Где-то в ночном лесу или за ним — на польских дорогах не умолкал бой, но в эту бревенчатую, теплую, освещенную керосиновой лампой землянку доносился лишь артиллерийский грохот. Он то утихал, то снова возникал с возрастающей силой. И люди, собравшиеся здесь, — автоматчики из взвода Прохорова, санитар, доставивший его сюда, доктор и его помощницы — все они были поглощены не боем, даже не его исходом, а судьбой, состоянием, предсмертными часами сержанта Александра Прохорова.
Они и сами находились в той сфере внутренней борьбы, в которой пребывал Прохоров. Они подбадривались, если на его бледном лице появлялась улыбка, и, затаив дыхание, прислушивались, когда он начинал задыхаться. Он прошел с ними большой и трудный путь, долго и упорно нес на себе бремя войны с ее муками и трудом, кровью и жертвами, и теперь они только хотели, чтобы Прохоров жил. Не только потому, что, несмотря на обычность и неумолимость смерти, никто не мог примириться с нею, не только повинуясь простым человеческим побуждениям — во всем желать лучшего, но и потому, что их близость зародилась и укрепилась в битвах. Тысячи врагов одолели они, тысячи дорог и лесов прошли они, тысячи дымных костров согревали их, и уже был близок заветный день победы. Но вот на польской земле путь Александра Прохорова оборвался. Он был ранен перед вечером, когда бой уже, казалось, близился к концу.

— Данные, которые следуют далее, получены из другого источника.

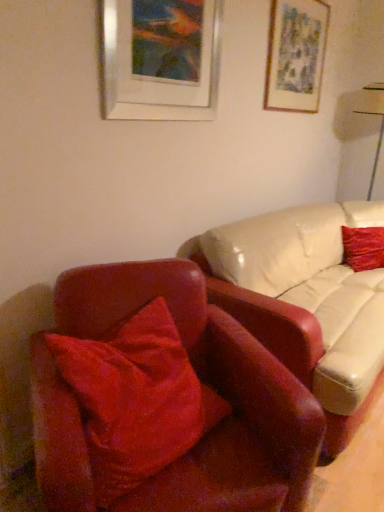 Question: Is matte gray picture frame at upper right, placed as the 2th picture frame when sorted from front to back, bigger or smaller than white glossy table lamp at upper right?

Choices:
 (A) small
 (B) big

Answer: (A)

Question: Considering the positions of matte gray picture frame at upper right, the second picture frame viewed from the left, and white glossy table lamp at upper right in the image, is matte gray picture frame at upper right, the second picture frame viewed from the left, wider or thinner than white glossy table lamp at upper right?

Choices:
 (A) thin
 (B) wide

Answer: (A)

Question: Which object is the closest to the matte gray picture frame at upper right, placed as the 2th picture frame when sorted from front to back?

Choices:
 (A) white glossy table lamp at upper right
 (B) metallic silver picture frame at upper center, which appears as the first picture frame when viewed from the left
 (C) velvet red pillow at left, which appears as the second pillow when viewed from the top
 (D) velvet red pillow at right, the second pillow from the left

Answer: (B)

Question: Estimate the real-world distances between objects in this image. Which object is farther from the velvet red pillow at left, the 2th pillow in the right-to-left sequence?

Choices:
 (A) white glossy table lamp at upper right
 (B) matte gray picture frame at upper right, placed as the 2th picture frame when sorted from front to back
 (C) velvet red pillow at right, the second pillow from the left
 (D) metallic silver picture frame at upper center, the second picture frame viewed from the right

Answer: (A) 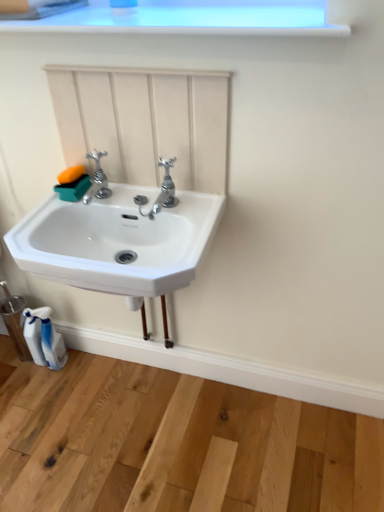 Question: Can white ceramic sink at center be found inside polished chrome faucet at center, which appears as the 2th tap when viewed from the left?

Choices:
 (A) no
 (B) yes

Answer: (A)

Question: Can you confirm if polished chrome faucet at center, which appears as the 2th tap when viewed from the left, is wider than white ceramic sink at center?

Choices:
 (A) yes
 (B) no

Answer: (B)

Question: Would you say polished chrome faucet at center, the first tap positioned from the right, is outside white ceramic sink at center?

Choices:
 (A) no
 (B) yes

Answer: (B)

Question: From the image's perspective, is polished chrome faucet at center, which appears as the 2th tap when viewed from the left, above white ceramic sink at center?

Choices:
 (A) no
 (B) yes

Answer: (B)

Question: Is polished chrome faucet at center, which appears as the 2th tap when viewed from the left, at the left side of white ceramic sink at center?

Choices:
 (A) yes
 (B) no

Answer: (B)

Question: Is white ceramic sink at center bigger or smaller than polished chrome faucet at center, the first tap positioned from the right?

Choices:
 (A) small
 (B) big

Answer: (B)

Question: From a real-world perspective, is white ceramic sink at center positioned above or below polished chrome faucet at center, which appears as the 2th tap when viewed from the left?

Choices:
 (A) below
 (B) above

Answer: (A)

Question: Looking at their shapes, would you say white ceramic sink at center is wider or thinner than polished chrome faucet at center, the first tap positioned from the right?

Choices:
 (A) wide
 (B) thin

Answer: (A)

Question: Is white ceramic sink at center inside or outside of polished chrome faucet at center, the first tap positioned from the right?

Choices:
 (A) outside
 (B) inside

Answer: (A)

Question: From a real-world perspective, is white plastic window frame at upper center physically located above or below polished chrome faucet at center, which appears as the 2th tap when viewed from the left?

Choices:
 (A) above
 (B) below

Answer: (A)

Question: Do you think white plastic window frame at upper center is within polished chrome faucet at center, the first tap positioned from the right, or outside of it?

Choices:
 (A) inside
 (B) outside

Answer: (B)

Question: Looking at their shapes, would you say white plastic window frame at upper center is wider or thinner than polished chrome faucet at center, the first tap positioned from the right?

Choices:
 (A) thin
 (B) wide

Answer: (B)

Question: From the image's perspective, is white plastic window frame at upper center above or below polished chrome faucet at center, the first tap positioned from the right?

Choices:
 (A) below
 (B) above

Answer: (B)

Question: Is polished chrome tap at center, the 1th tap viewed from the left, inside or outside of polished chrome faucet at center, which appears as the 2th tap when viewed from the left?

Choices:
 (A) inside
 (B) outside

Answer: (B)

Question: Considering the positions of polished chrome tap at center, the 1th tap viewed from the left, and polished chrome faucet at center, which appears as the 2th tap when viewed from the left, in the image, is polished chrome tap at center, the 1th tap viewed from the left, taller or shorter than polished chrome faucet at center, which appears as the 2th tap when viewed from the left,?

Choices:
 (A) short
 (B) tall

Answer: (A) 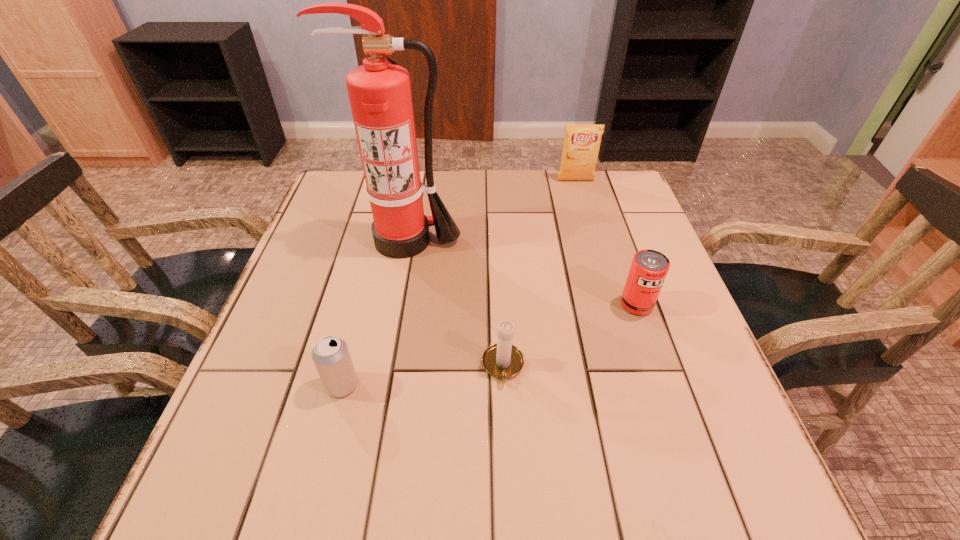 Locate an element on the screen. The width and height of the screenshot is (960, 540). vacant space situated on the handle side of the candle holder is located at coordinates (505, 414).

This screenshot has width=960, height=540. In order to click on vacant space located 0.380m on the back of the beer can in this screenshot , I will do `click(379, 242)`.

Identify the location of object that is positioned at the far edge. (581, 146).

Where is `fire extinguisher present at the left edge`? fire extinguisher present at the left edge is located at coordinates click(379, 92).

I want to click on beer can situated at the left edge, so click(x=331, y=356).

Find the location of a particular element. crisp (potato chip) positioned at the right edge is located at coordinates 581,146.

Where is `can situated at the right edge`? This screenshot has width=960, height=540. can situated at the right edge is located at coordinates (649, 268).

Where is `object that is at the far right corner`? object that is at the far right corner is located at coordinates (581, 146).

You are a GUI agent. You are given a task and a screenshot of the screen. Output one action in this format:
    pyautogui.click(x=<x>, y=<y>)
    Task: Click on the vacant space at the far edge of the desktop
    This screenshot has width=960, height=540.
    Given the screenshot: What is the action you would take?
    pyautogui.click(x=451, y=180)

This screenshot has width=960, height=540. In order to click on vacant space at the near edge in this screenshot , I will do `click(387, 468)`. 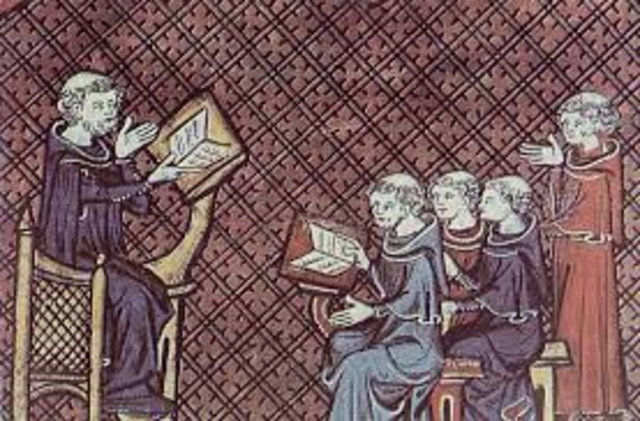 Identify the location of wall. (404, 143). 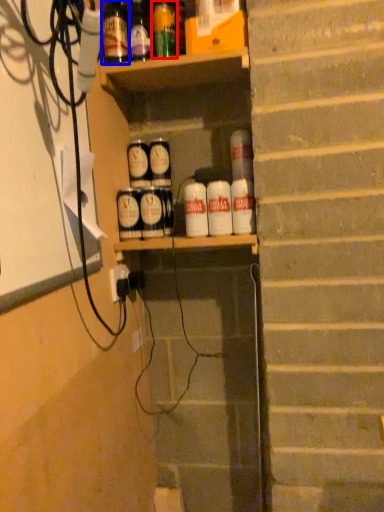 Question: Which object appears farthest to the camera in this image, bottle (highlighted by a red box) or bottle (highlighted by a blue box)?

Choices:
 (A) bottle
 (B) bottle

Answer: (A) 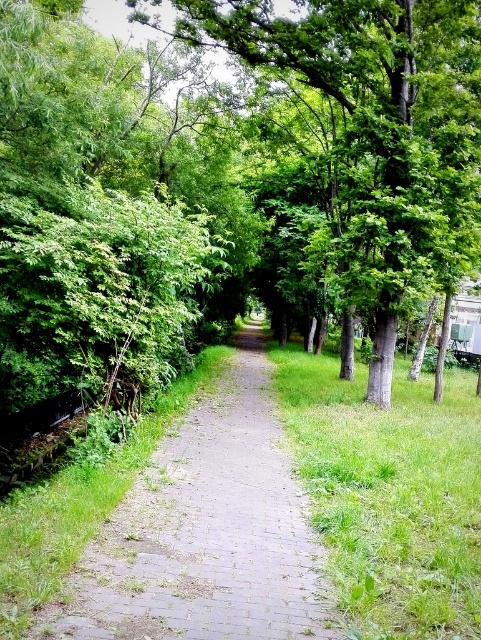 You are a hiker walking along the gray brick path at center and want to reach a clearing beyond the green leafy tree at center. Is the path visible beyond the tree?

The gray brick path at center is behind the green leafy tree at center, so the path is visible beyond the tree.

You are a gardener who needs to determine the relative sizes of the green leafy tree at center and the gray brick path at center in the image. Which one appears larger?

The green leafy tree at center appears larger than the gray brick path at center.

You are a hiker standing at the start of the path and want to know which object is taller between the green leafy tree at center and the gray brick path at center. Can you tell me?

The green leafy tree at center is taller than the gray brick path at center. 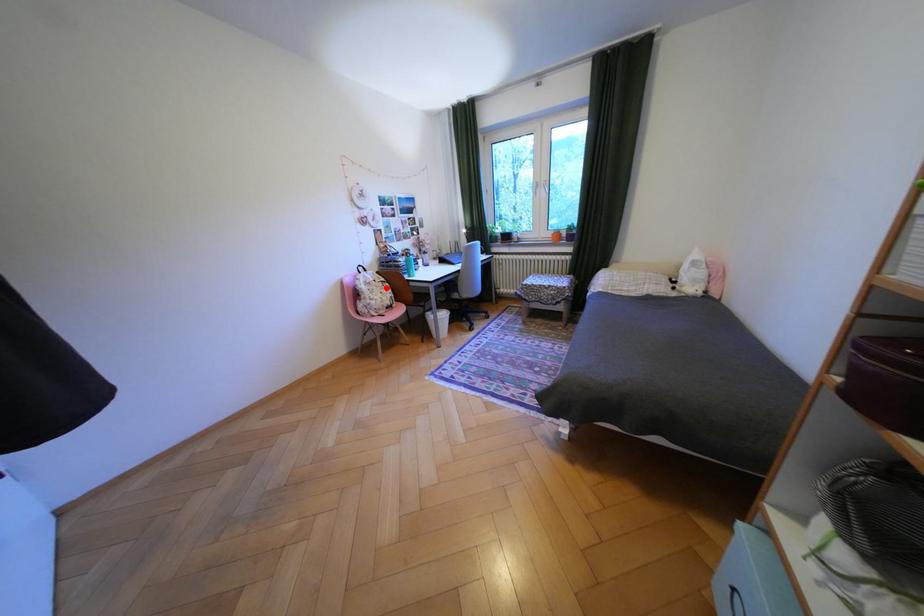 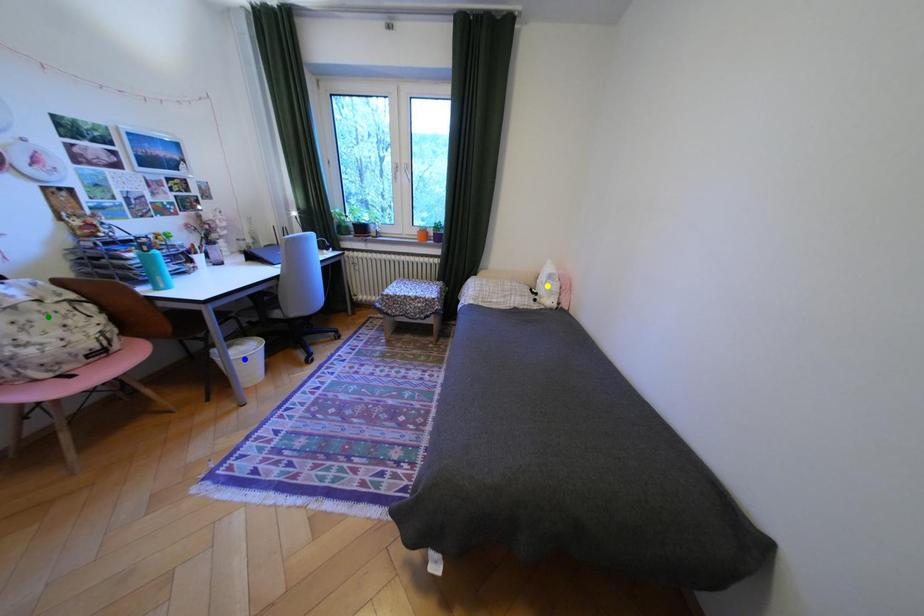 Question: I am providing you with two images of the same scene from different viewpoints. A red point is marked on the first image. You are given multiple points on the second image. Can you choose the point in image 2 that corresponds to the point in image 1?

Choices:
 (A) blue point
 (B) yellow point
 (C) green point

Answer: (C) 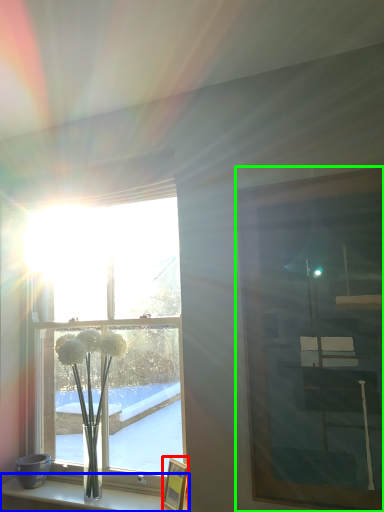 Question: Which is nearer to the picture frame (highlighted by a red box)? shelf (highlighted by a blue box) or picture frame (highlighted by a green box).

Choices:
 (A) shelf
 (B) picture frame

Answer: (A) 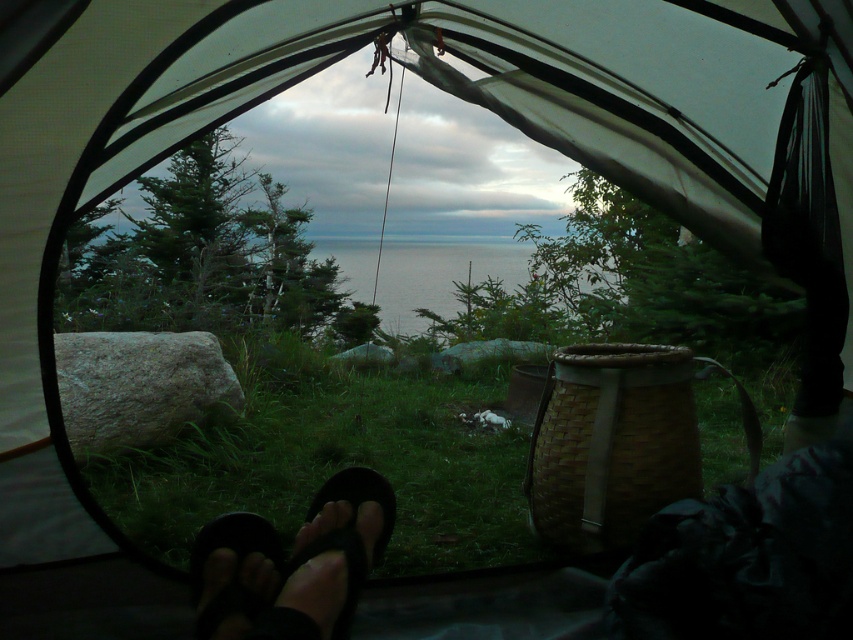 Question: Which of the following is the closest to the observer?

Choices:
 (A) black matte sandal at lower center
 (B) black rubber flip-flop at lower left
 (C) black rubber sandals at lower center

Answer: (C)

Question: In this image, where is black rubber sandals at lower center located relative to black rubber flip-flop at lower left?

Choices:
 (A) above
 (B) below

Answer: (A)

Question: Which object is the closest to the black rubber sandals at lower center?

Choices:
 (A) black matte sandal at lower center
 (B) black rubber flip-flop at lower left

Answer: (B)

Question: Which object is positioned closest to the black rubber sandals at lower center?

Choices:
 (A) black matte sandal at lower center
 (B) black rubber flip-flop at lower left

Answer: (B)

Question: Is black rubber sandals at lower center positioned at the back of black rubber flip-flop at lower left?

Choices:
 (A) yes
 (B) no

Answer: (B)

Question: Is black rubber flip-flop at lower left thinner than black matte sandal at lower center?

Choices:
 (A) no
 (B) yes

Answer: (B) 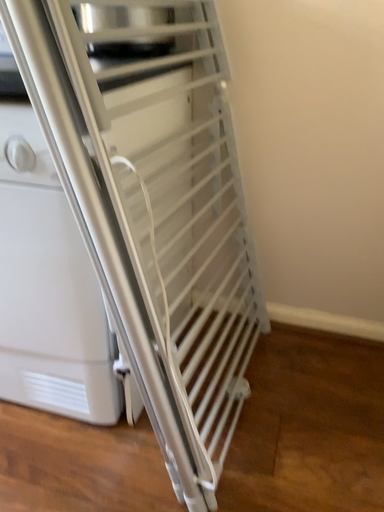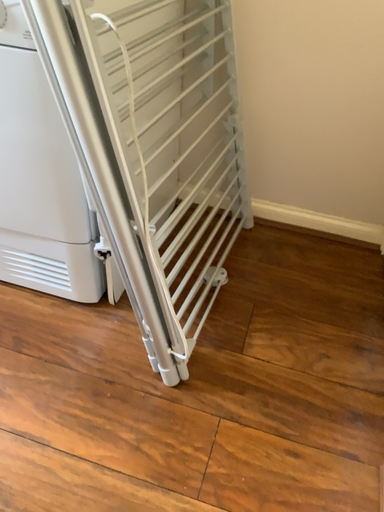 Question: Which way did the camera rotate in the video?

Choices:
 (A) rotated upward
 (B) rotated downward

Answer: (B) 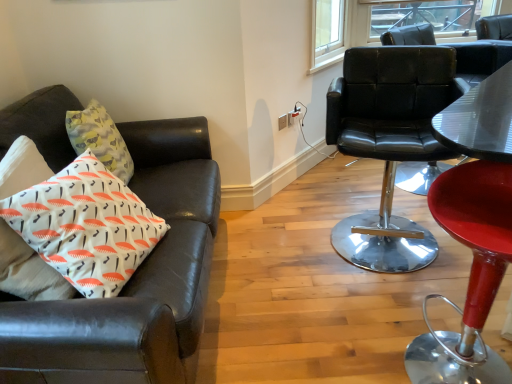 Locate an element on the screen. The height and width of the screenshot is (384, 512). vacant space that is to the left of red leather bar stool at right, the first chair in the right-to-left sequence is located at coordinates (345, 350). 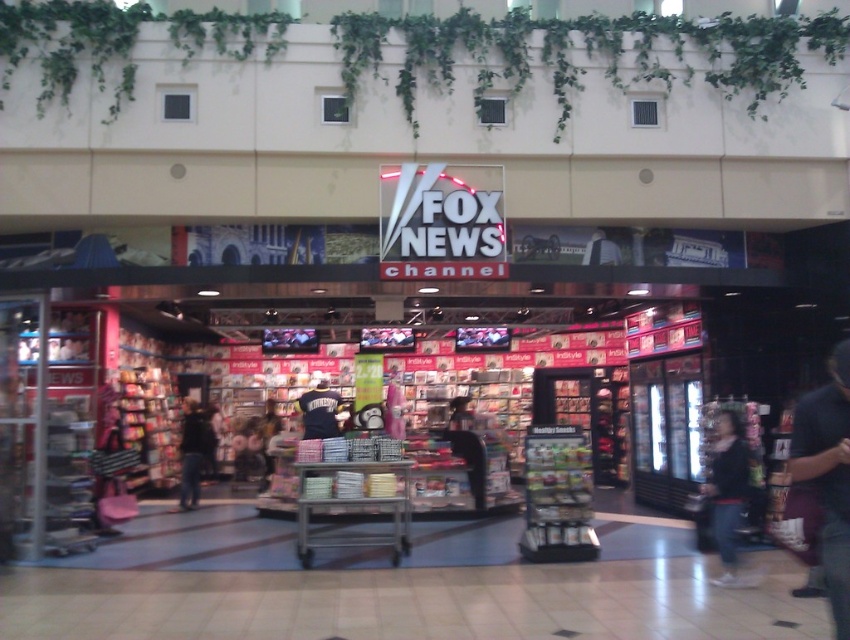 You are a customer standing at the entrance of the Fox News Channel kiosk. You notice a dark blue shirt at lower right and a dark blue jeans at lower right. Can you reach both items at the same time if you extend your arms fully? Assume your arm span is 1.8 meters.

The dark blue shirt at lower right and dark blue jeans at lower right are 4.04 meters apart. Since your arm span is only 1.8 meters, you cannot reach both items simultaneously.

You are a customer at the Fox News Channel kiosk. You want to buy a wider item. Which one should you choose between the dark clothing at center and the black jersey at center?

The black jersey at center is wider than the dark clothing at center, so you should choose the black jersey at center. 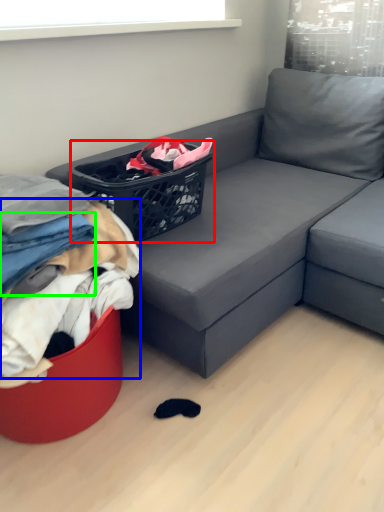 Question: Which object is positioned closest to basket (highlighted by a red box)? Select from clothing (highlighted by a blue box) and clothing (highlighted by a green box).

Choices:
 (A) clothing
 (B) clothing

Answer: (A)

Наши наступающие войска уже прорывались на оперативный простор: так называли в штабах те дороги, леса, поля и города, которые находились за чертой вражеских укреплений. В тот день взвод Прохорова отразил три контратаки фашистов — они хотели прорваться к деревне и укрепиться в ней. Деревня эта начинается на крутогоре, спускается к оврагу, за березняком пересекается хилой и высыхающей летом речкой. За ней деревня вновь тянется к холмам и садам, где в некогда аккуратном, а теперь полусожженном домике притаился со своим взводом Александр Прохоров.
В пятом часу вечера повар принес в полусожженный домик обед в термосе. Прохоров лежал на полу усталый и продрогший.
— Щи? — спросил он у повара, не поднимаясь.
— Лапша будет, — ответил повар, — налить?
— Не буду, во рту горчит. Кипяток есть?
Потом, глотнув горячей воды с сахаром, добавил:
— Иди, покорми Малькова — он с утра тебя ждет, как там у вас?
Прохорову казался тот лес, где устроилась кухня, глубоким тылом, самым тихим и безмятежным местом в мире. Прохоров называл повара обозником, хотя все они жили под огнем, и отсюда был виден и лес, и дорога к нему.
Повар нашел Тихона Малькова, наблюдателя, примостившегося под крышей, подал ему туда котелок и уже с опустевшим термосом пополз к кухне. Там тоже усиливался обстрел, взрывались снаряды и мины, вздымавшие черную, затвердевшую землю. Пришел почтальон, подвезли ящики с патронами, а лейтенант Степан Лабода выговаривал кому-то своим крикливым тенорком за то, что до сих пор не вызвали ему Березу. Узнав от повара, что Прохоров не ел, Лабода крикнул: «Что же ты, Прошка?» Он назвал его Прошкой, как всегда в тяжелые и напряженные дни. С Прохоровым его связывал наступательный путь, полный лишений и испытаний, так сближающий людей. Прохоров усмехнулся и потянулся за картой.